Desde la perspectiva de un usuario que está evaluando dónde atenderse, puede ser útil diferenciar claramente dos planos: por un lado, la calidad de la atención profesional, que varias personas describen como sólida y con respaldo en tecnología y formación, y por otro lado, la experiencia de interacción con el personal administrativo y la percepción de transparencia en los cobros. Esta separación ayuda a entender por qué hay opiniones tan polarizadas: un mismo lugar puede ofrecer un nivel alto de tratamientos dentales y, al mismo tiempo, generar molestias por el modo en que se comunica y aplica su política de honorarios.

En cuanto al tipo de paciente ideal para este consultorio, probablemente se ajuste mejor a quienes ya tienen cierta experiencia previa con tratamientos complejos y valoran que su odontólogo proponga opciones basadas en tecnología y materiales de calidad. Para esos casos, puede resultar razonable destinar un presupuesto mayor si se percibe que el resultado será más estable en el tiempo. Por el contrario, quienes se guían principalmente por la cobertura de su obra social y buscan un sistema de cobro muy alineado con los aranceles de su prepaga quizá deban prestar especial atención a las condiciones económicas antes de iniciar un plan de tratamiento.

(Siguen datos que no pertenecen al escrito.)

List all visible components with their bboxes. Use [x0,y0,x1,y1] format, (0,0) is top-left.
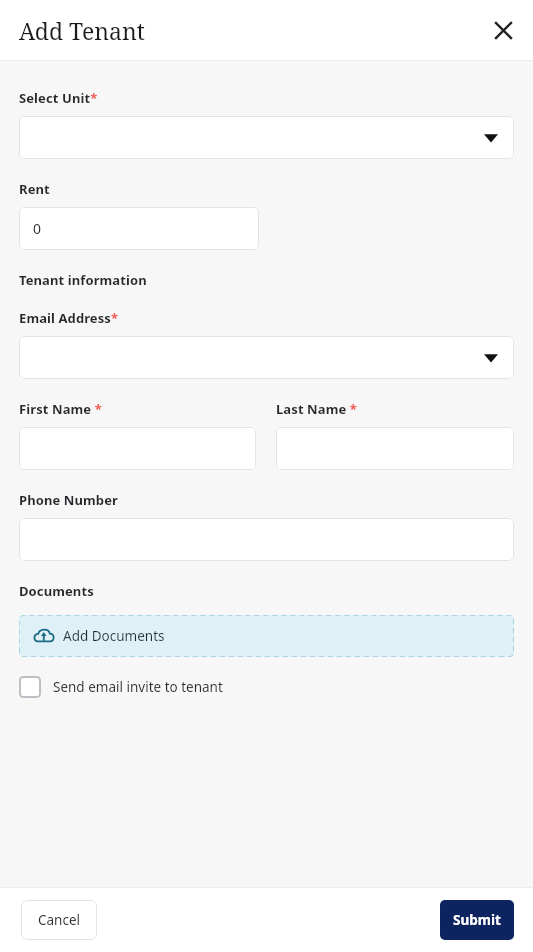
staticText: Rent [19,180,50,198]
staticText: Submit [453,911,501,929]
button[interactable]: Phone Number [19,518,514,561]
button[interactable]: Submit [440,900,514,940]
staticText: Cancel [38,911,81,929]
staticText: Send email invite to tenant [53,678,223,696]
button[interactable]: Rent [19,207,259,250]
staticText: 0 [33,219,42,238]
staticText: Documents [19,582,94,600]
staticText: First Name * [19,400,102,418]
staticText: Email Address* [19,309,119,327]
staticText: Tenant information [19,271,147,289]
button[interactable]: First Name [19,427,256,470]
button[interactable]: Send email invite to tenant [19,674,223,700]
staticText: Last Name * [276,400,357,418]
staticText: Add Documents [63,627,165,645]
staticText: Phone Number [19,491,118,509]
button[interactable]: Select Unit [19,116,514,159]
staticText: Select Unit* [19,89,98,107]
staticText: Add Tenant [19,15,145,46]
button[interactable]: Cancel [21,900,97,940]
button[interactable]: Email Address [19,336,514,379]
button[interactable]: Last Name [276,427,514,470]
button[interactable]: Add Documents [19,615,514,657]
button[interactable]: Close [489,16,517,44]
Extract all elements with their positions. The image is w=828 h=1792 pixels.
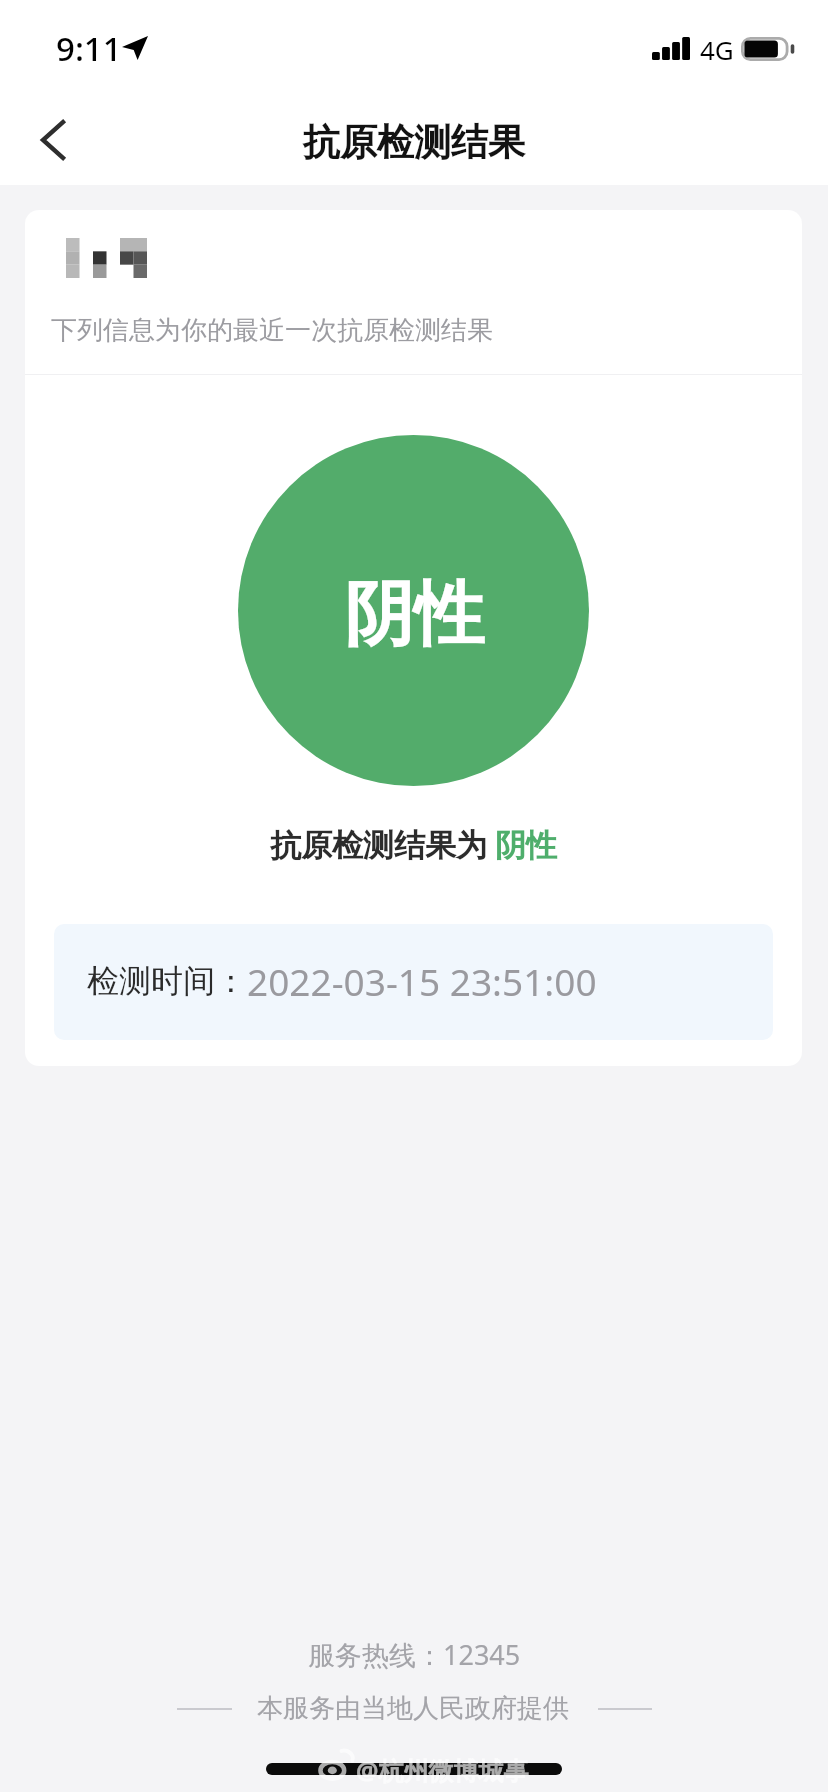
staticText: 9:11 [56,26,122,71]
staticText: 服务热线：12345 [308,1636,521,1673]
staticText: 本服务由当地人民政府提供 [257,1692,569,1725]
staticText: @杭州微博城事 [356,1753,529,1787]
staticText: 阴性 [344,571,484,659]
staticText: 4G [700,32,734,67]
staticText: 检测时间： [87,961,247,1001]
button[interactable]: Back [0,94,92,185]
staticText: 2022-03-15 23:51:00 [247,956,597,1006]
staticText: 下列信息为你的最近一次抗原检测结果 [51,314,493,347]
staticText: 抗原检测结果为 阴性 [270,823,558,865]
staticText: 抗原检测结果 [303,119,525,166]
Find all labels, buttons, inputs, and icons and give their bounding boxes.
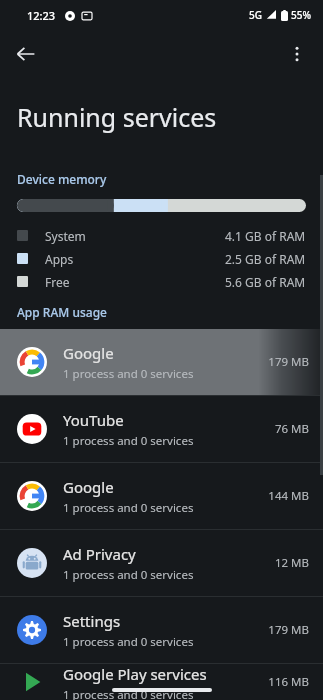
staticText: Running services xyxy=(17,100,217,134)
staticText: 4.1 GB of RAM xyxy=(225,228,306,244)
button[interactable]: Google Play services xyxy=(0,664,323,700)
staticText: 76 MB xyxy=(274,421,309,437)
button[interactable]: Back xyxy=(6,34,46,74)
staticText: Settings xyxy=(63,611,121,631)
staticText: Google Play services xyxy=(63,664,207,684)
staticText: 1 process and 0 services xyxy=(63,433,194,449)
staticText: 12:23 xyxy=(27,8,56,23)
button[interactable]: Google xyxy=(0,329,323,395)
staticText: System xyxy=(45,228,86,244)
staticText: 1 process and 0 services xyxy=(63,567,194,583)
staticText: 2.5 GB of RAM xyxy=(225,251,306,267)
staticText: 1 process and 0 services xyxy=(63,366,194,382)
staticText: Device memory xyxy=(17,171,107,187)
button[interactable]: More options xyxy=(277,34,317,74)
button[interactable]: Settings xyxy=(0,597,323,663)
staticText: 5G xyxy=(249,8,262,22)
staticText: 116 MB xyxy=(268,674,309,690)
staticText: 144 MB xyxy=(268,488,309,504)
button[interactable]: YouTube xyxy=(0,396,323,462)
button[interactable]: Google xyxy=(0,463,323,529)
staticText: 179 MB xyxy=(268,622,309,638)
staticText: YouTube xyxy=(63,410,124,430)
staticText: Google xyxy=(63,477,114,497)
staticText: 12 MB xyxy=(274,555,309,571)
staticText: 5.6 GB of RAM xyxy=(225,274,306,290)
staticText: Google xyxy=(63,343,114,363)
staticText: Free xyxy=(45,274,70,290)
staticText: 1 process and 0 services xyxy=(63,634,194,650)
staticText: App RAM usage xyxy=(17,304,107,320)
staticText: 179 MB xyxy=(268,354,309,370)
staticText: Apps xyxy=(45,251,74,267)
button[interactable]: Ad Privacy xyxy=(0,530,323,596)
staticText: 1 process and 0 services xyxy=(63,500,194,516)
staticText: Ad Privacy xyxy=(63,544,136,564)
staticText: 55% xyxy=(291,8,311,22)
staticText: 1 process and 0 services xyxy=(63,687,194,700)
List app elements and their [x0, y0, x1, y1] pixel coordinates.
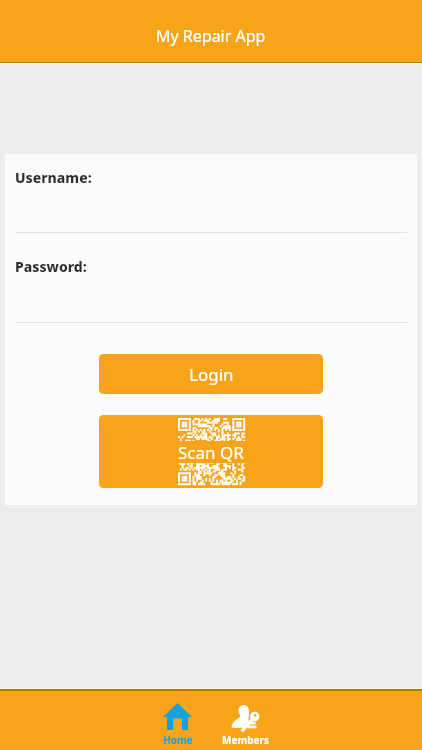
staticText: My Repair App [156, 25, 266, 47]
button[interactable]: Login [99, 354, 323, 394]
button[interactable]: Password input [16, 253, 407, 323]
staticText: Login [189, 363, 234, 386]
staticText: Home [163, 733, 193, 747]
staticText: Members [222, 733, 269, 747]
staticText: Scan QR [178, 441, 244, 463]
button[interactable]: Username input [16, 164, 407, 233]
other: Members [231, 703, 260, 730]
button[interactable]: Home [143, 691, 212, 750]
staticText: Username: [15, 168, 92, 187]
button[interactable]: Members [211, 691, 280, 750]
staticText: Password: [15, 257, 87, 276]
other: Home [163, 703, 192, 730]
button[interactable]: Scan QR [99, 415, 323, 488]
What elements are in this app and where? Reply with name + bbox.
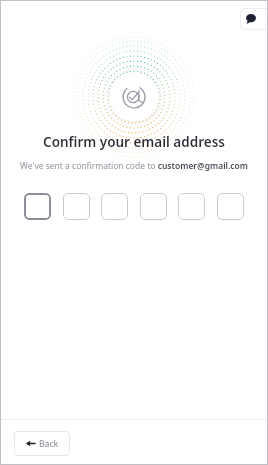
button[interactable]: Verification code digit xyxy=(178,193,205,220)
button[interactable]: Verification code digit xyxy=(24,193,51,220)
staticText: Confirm your email address xyxy=(43,133,225,151)
button[interactable]: Back xyxy=(14,431,70,456)
button[interactable]: Verification code digit xyxy=(63,193,90,220)
button[interactable]: Verification code digit xyxy=(140,193,167,220)
button[interactable]: Open chat support xyxy=(240,8,268,30)
button[interactable]: Verification code digit xyxy=(101,193,128,220)
staticText: Back xyxy=(39,438,59,450)
button[interactable]: Verification code digit xyxy=(217,193,244,220)
staticText: We've sent a confirmation code to custom… xyxy=(20,160,248,172)
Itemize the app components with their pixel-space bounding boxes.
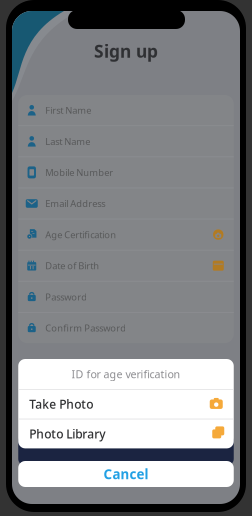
button[interactable]: Confirm Password: [18, 313, 234, 343]
button[interactable]: Age Certification: [18, 219, 234, 250]
button[interactable]: Photo Library: [18, 419, 234, 448]
button[interactable]: Cancel: [18, 461, 234, 487]
button[interactable]: Last Name: [18, 126, 234, 156]
staticText: Last Name: [45, 135, 90, 148]
button[interactable]: Email Address: [18, 188, 234, 219]
staticText: Password: [45, 291, 87, 303]
staticText: Mobile Number: [45, 166, 113, 179]
staticText: First Name: [45, 104, 91, 116]
button[interactable]: Take Photo: [18, 390, 234, 419]
staticText: Photo Library: [29, 426, 105, 442]
staticText: Age Certification: [45, 228, 116, 241]
button[interactable]: Mobile Number: [18, 157, 234, 188]
staticText: ID for age verification: [72, 367, 180, 381]
staticText: Sign up: [94, 40, 158, 62]
staticText: Email Address: [45, 197, 105, 210]
staticText: Confirm Password: [45, 322, 126, 334]
staticText: Cancel: [104, 465, 148, 483]
button[interactable]: Date of Birth: [18, 250, 234, 281]
button[interactable]: First Name: [18, 95, 234, 125]
staticText: Take Photo: [29, 396, 93, 412]
staticText: Date of Birth: [45, 260, 99, 272]
button[interactable]: Password: [18, 282, 234, 312]
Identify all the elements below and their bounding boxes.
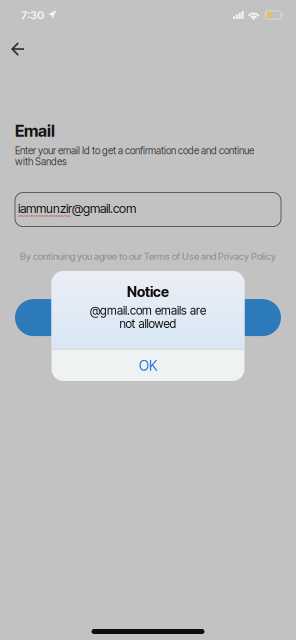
button[interactable] [15,299,281,336]
staticText: with Sandes [15,156,67,168]
staticText: By continuing you agree to our Terms of … [20,251,276,262]
button[interactable]: OK [52,350,244,382]
button[interactable]: Back [0,32,45,62]
staticText: Notice [127,283,169,300]
staticText [146,310,150,326]
staticText: @gmail.com emails are [90,304,206,318]
staticText: OK [139,357,157,374]
staticText: 7:30 [21,8,44,22]
staticText: iammunzir@gmail.com [18,201,136,216]
staticText: not allowed [120,317,176,331]
staticText: Enter your email Id to get a confirmatio… [15,145,254,157]
staticText: Email [15,121,55,141]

Como en cualquier servicio de salud, la decisión de elegir un dentista implica ponderar varios factores: experiencia, tecnología, cercanía, disponibilidad de turnos, trato humano y, por supuesto, costos. En el caso de Odontología General Dr. y Dra. García Silenzi, la información disponible muestra un consultorio que apuesta fuerte por la actualización profesional y por una práctica odontológica de perfil privado, con énfasis en la calidad del trabajo clínico, pero que tiene desafíos evidentes en la forma en que se percibe su atención administrativa y su política de aranceles.

Para un potencial paciente, acercarse a este consultorio puede ser una opción a valorar si se tiene en cuenta tanto los puntos fuertes como las críticas. Resulta recomendable hacer preguntas claras sobre honorarios, coberturas y tipo de materiales antes de comenzar cualquier procedimiento, de modo que la experiencia con el odontólogo se enfoque en la confianza y en un plan de tratamiento bien entendido desde el primer momento. De ese modo, quienes priorizan resultados duraderos en su salud bucodental pueden evaluar si la propuesta de este consultorio se ajusta realmente a sus necesidades, preferencias y posibilidades.